── WORKING DATA ──

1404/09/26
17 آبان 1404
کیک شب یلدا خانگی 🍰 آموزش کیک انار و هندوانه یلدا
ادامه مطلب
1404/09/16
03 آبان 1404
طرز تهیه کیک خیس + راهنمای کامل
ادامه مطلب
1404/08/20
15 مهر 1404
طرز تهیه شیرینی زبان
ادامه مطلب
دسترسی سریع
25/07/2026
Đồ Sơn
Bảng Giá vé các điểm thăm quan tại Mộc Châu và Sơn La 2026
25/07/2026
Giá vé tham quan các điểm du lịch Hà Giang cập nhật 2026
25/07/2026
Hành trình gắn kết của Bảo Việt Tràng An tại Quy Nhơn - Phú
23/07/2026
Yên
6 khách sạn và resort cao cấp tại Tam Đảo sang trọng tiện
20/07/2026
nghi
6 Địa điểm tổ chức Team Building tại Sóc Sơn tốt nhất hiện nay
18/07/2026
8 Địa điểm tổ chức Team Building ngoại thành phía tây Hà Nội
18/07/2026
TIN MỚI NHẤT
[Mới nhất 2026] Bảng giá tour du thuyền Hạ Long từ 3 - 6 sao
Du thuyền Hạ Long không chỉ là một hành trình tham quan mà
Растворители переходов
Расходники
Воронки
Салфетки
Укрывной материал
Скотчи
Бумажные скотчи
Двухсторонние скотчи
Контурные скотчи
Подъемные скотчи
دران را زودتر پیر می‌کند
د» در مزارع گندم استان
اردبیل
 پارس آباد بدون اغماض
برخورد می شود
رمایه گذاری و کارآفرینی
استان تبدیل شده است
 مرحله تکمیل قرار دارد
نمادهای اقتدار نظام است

───

PROMPT: Within the entries above, find each line where "quan" appears; copy every one.

SOLUTION TO THE EXERCISE:
Bảng Giá vé các điểm thăm quan tại Mộc Châu và Sơn La 2026
Giá vé tham quan các điểm du lịch Hà Giang cập nhật 2026
Du thuyền Hạ Long không chỉ là một hành trình tham quan mà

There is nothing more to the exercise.